Daher wird die Bank Austria - ebenso wie ihre frühere bayerische Mutter und jetzige Schwester HypoVereinsbank - schon bald unter dem Design der überregionalen Dachmarke unterwegs sein. Für das bisherige BA-CA-Logo mit der roten Welle kommt das Logo der UniCredit, eine hellrote Kugel mit einem zum Pfeil stilisierten weißen Einser. Auch der Schriftzug "Bank Austria" wird grafisch neu gestaltet werden.

Optische Änderungen

Auf Bankchef Erich Hampel wartet viel Arbeit, die er im ersten Quartal 2008 abgeschlossen haben will, wie er am Donnerstag vor Journalisten erklärte. In Österreich muss er insgesamt 420 Filialen umstellen. Die Kosten für den Marktauftritt in neuem Kleid beziffert Hampel mit maximal 20 Millionen Euro. In diesem Betrag sind neben den Umstellungskosten für die Geschäftsstellen auch die Kosten für die optische Änderung von Werbebroschüren, Kontoauszügen und Briefpapier enthalten. Die Gesamtkosten will Hampel "in drei bis fünf Jahren durch Einsparungen wieder herinnen" haben.
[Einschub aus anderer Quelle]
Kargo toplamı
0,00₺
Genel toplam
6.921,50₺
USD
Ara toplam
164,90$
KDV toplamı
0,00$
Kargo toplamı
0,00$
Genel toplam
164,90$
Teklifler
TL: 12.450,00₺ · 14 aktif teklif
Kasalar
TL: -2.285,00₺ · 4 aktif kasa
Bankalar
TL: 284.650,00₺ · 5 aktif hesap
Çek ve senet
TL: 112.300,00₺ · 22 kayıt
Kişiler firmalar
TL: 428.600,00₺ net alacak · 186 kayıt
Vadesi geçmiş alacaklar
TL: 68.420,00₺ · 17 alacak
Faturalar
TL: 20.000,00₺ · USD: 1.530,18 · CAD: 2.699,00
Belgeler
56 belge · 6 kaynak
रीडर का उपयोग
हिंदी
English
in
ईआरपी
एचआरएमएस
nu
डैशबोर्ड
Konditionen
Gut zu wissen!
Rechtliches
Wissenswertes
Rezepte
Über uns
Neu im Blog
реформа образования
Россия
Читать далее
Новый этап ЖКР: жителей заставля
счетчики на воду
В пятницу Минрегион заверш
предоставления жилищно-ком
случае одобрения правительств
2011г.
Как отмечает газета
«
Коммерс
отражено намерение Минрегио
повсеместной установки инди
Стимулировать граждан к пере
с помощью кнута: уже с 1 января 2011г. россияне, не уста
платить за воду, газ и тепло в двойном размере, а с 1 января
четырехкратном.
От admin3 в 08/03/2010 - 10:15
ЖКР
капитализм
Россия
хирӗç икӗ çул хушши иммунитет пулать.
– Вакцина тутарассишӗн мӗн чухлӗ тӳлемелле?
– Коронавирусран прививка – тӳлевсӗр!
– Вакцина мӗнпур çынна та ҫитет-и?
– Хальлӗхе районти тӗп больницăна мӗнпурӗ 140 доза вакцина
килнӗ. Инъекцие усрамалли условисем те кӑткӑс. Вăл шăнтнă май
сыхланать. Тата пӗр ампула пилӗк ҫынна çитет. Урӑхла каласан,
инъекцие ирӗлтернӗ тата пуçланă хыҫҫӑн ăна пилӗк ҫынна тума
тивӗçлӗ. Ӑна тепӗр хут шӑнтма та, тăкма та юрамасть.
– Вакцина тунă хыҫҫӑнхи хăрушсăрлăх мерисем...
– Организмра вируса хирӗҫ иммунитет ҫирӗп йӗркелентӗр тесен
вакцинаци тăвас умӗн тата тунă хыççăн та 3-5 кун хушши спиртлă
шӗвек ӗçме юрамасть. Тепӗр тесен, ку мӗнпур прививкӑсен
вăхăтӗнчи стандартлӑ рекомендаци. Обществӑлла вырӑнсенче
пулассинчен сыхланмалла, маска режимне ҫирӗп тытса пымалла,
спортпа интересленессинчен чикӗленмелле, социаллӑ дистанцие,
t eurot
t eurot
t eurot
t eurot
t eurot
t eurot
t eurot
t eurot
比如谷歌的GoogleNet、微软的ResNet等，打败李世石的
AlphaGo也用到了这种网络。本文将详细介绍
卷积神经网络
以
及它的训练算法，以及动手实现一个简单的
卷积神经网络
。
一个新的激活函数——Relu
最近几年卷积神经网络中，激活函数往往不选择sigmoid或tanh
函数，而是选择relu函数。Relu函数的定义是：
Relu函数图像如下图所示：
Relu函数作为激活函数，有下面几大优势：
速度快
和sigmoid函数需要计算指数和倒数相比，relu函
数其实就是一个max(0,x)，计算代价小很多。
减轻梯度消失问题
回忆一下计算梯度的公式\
Umstellen muss die Bank Austria auch Kunden- und Kreditkarten. Laut Cernko erfolgt hier ein "schrittweiser Austausch". Was ebenso adaptiert werden muss, sind E-Mail-Adressen und der Internet-Auftritt. In Hinkunft soll die Domain europaweit und im Gesamt-Konzern auf "unicreditgroup.eu" lauten.

Internationale Gruppe

Für Hampel ist künftig auf einen Blick sichtbar, "dass wir eine starke internationale Gruppe sind". Wegen der Markenvielfalt im Konzern in ganz Europa habe großer Handlungsbedarf bestanden, den Marktauftritt zu vereinheitlichen. "Ich bin überzeugt, dass in Zukunft alle Banken der UniCredit-Gruppe von internationalen Kampagnen der Dachmarke profitieren", so Hampel.

"Die einheitliche Marke zeigt den Kunden die Größe und Reichweite der gesamten Gruppe - und das signalisiert Sicherheit", ergänzt Firmenkunden-Vorstand Regina Prehofer. Auch für die Mitarbeiter sei sie wichtig. Prehofer: "Ein einheitliches Auftreten fördert das Zusammenwachsen der Gruppe und stärkt den Spirit, das Zusammengehörigkeitsgefühl."

Osteuropa prescht vor

Vorreiter für den einheitlichen Auftritt war Osteuropa. Dort steuert die Bank Austria 1100 Bankfilialen, die mittlerweile so gut wie alle auf die Marke "UniCredit" umgestellt wurden. Nur in Kroatien etwa (Zagrebacka Banka), Bulgarien (UniCredit Bulbank) oder Rumänien (UniCredit Tiriac Bank) blieb der frühere Name der dortigen Bank zumindest als Teil des Namens erhalten - sonst sind die Schriftzüge überall dem der Mailänder Konzern-Mutter angepasst. In Russland steht die Marken-Umstellung noch bevor, in der Türkei ist sie vorerst nicht geplant.